A single figure is expected: how many lines of the data that follows contain the word "parceria".

Provided entries: Begin

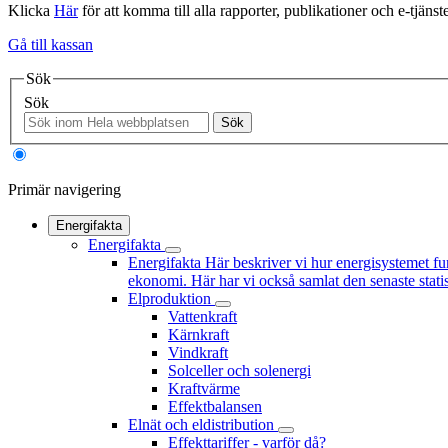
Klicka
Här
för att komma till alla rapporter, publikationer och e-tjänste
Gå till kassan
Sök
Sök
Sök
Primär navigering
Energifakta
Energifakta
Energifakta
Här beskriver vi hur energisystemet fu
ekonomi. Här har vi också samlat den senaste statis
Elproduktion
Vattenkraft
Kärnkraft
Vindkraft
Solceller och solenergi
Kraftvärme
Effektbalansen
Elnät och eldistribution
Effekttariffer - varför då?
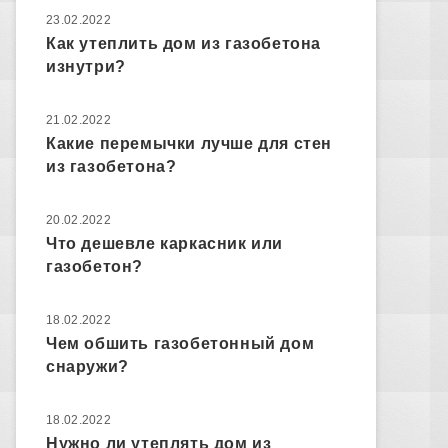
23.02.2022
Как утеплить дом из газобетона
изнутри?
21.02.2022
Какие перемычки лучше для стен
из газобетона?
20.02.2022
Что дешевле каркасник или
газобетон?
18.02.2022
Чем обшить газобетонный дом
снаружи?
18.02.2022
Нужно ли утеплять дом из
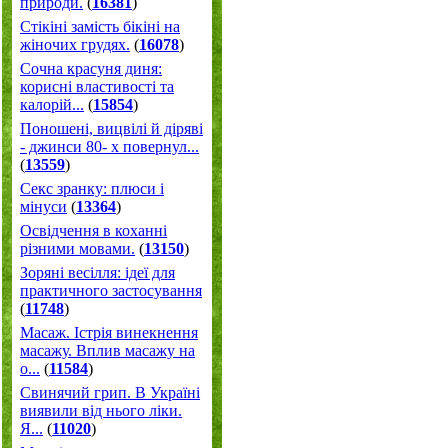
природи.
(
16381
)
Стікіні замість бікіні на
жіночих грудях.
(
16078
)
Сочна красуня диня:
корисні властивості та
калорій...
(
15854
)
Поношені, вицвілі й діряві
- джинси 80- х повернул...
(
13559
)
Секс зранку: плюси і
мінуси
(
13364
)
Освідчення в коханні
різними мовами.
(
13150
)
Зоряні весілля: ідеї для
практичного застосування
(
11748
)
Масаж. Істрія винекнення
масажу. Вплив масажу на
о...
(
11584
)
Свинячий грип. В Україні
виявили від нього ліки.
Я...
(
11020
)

Provided entries: End
Provided entries: Begin

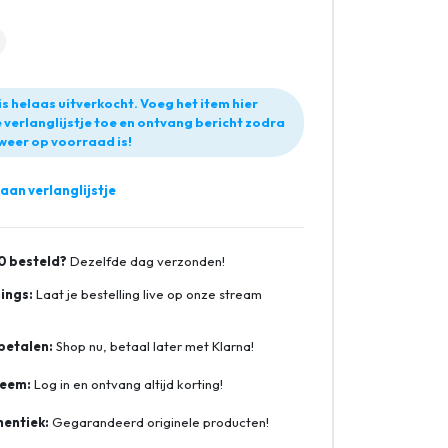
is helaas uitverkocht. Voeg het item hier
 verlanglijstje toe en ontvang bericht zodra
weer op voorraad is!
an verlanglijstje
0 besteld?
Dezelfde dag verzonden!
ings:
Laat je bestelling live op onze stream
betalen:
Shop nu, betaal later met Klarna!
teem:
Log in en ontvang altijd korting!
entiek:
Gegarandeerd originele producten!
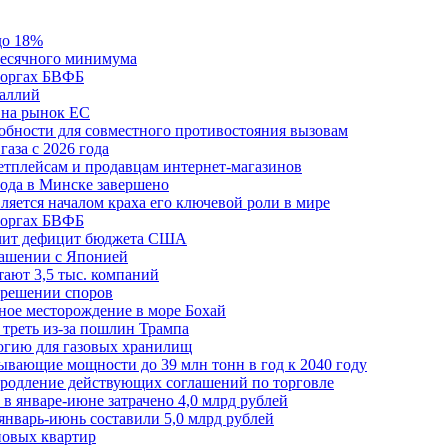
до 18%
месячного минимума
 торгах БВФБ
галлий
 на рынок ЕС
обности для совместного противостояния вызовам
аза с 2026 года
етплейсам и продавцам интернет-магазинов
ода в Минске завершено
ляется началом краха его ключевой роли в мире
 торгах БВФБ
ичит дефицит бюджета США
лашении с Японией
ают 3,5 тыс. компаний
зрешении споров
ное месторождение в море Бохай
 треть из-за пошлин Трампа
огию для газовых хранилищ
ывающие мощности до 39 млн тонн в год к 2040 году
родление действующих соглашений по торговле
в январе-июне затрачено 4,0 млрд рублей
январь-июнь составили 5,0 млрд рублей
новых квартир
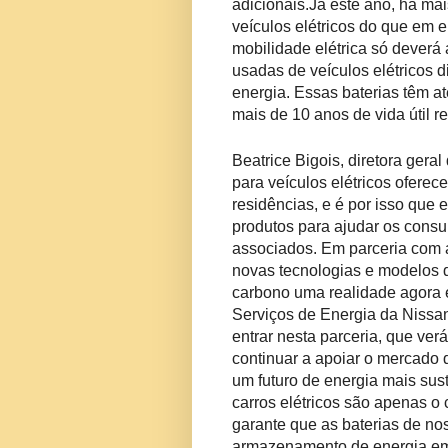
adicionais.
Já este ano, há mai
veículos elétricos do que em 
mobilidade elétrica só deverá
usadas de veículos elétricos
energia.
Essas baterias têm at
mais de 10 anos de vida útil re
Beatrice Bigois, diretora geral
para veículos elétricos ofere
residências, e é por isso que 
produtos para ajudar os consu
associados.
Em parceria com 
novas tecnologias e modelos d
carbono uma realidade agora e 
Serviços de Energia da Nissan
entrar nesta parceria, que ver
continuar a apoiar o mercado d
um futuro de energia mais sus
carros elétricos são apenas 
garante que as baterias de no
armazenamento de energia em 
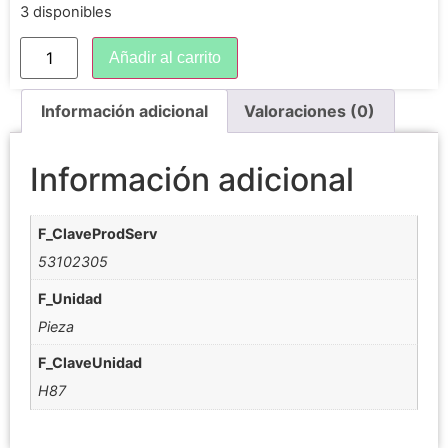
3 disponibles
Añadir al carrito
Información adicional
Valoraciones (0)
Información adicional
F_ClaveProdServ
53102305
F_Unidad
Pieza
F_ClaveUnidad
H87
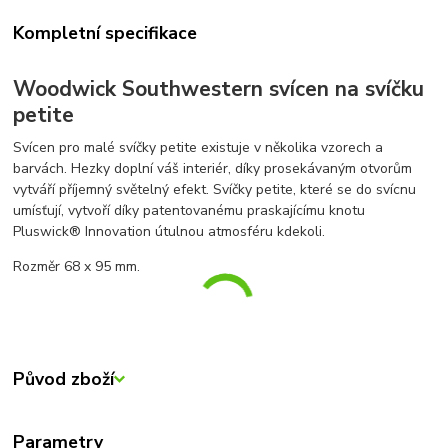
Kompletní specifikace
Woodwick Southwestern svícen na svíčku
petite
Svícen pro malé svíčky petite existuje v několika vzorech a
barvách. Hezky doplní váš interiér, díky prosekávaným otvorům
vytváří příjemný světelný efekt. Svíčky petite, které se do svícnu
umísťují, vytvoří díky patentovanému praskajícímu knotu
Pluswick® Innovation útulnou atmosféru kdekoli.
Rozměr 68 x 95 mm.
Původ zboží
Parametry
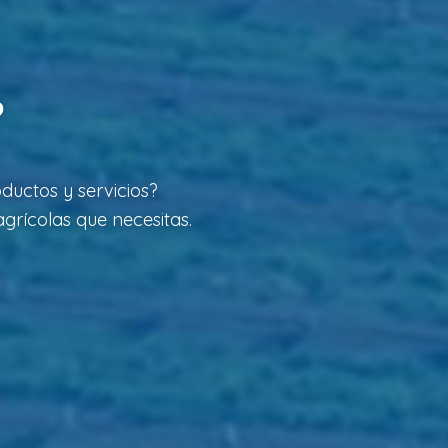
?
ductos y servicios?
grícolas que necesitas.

Provided entries: End

• _Output of the exercise_: 2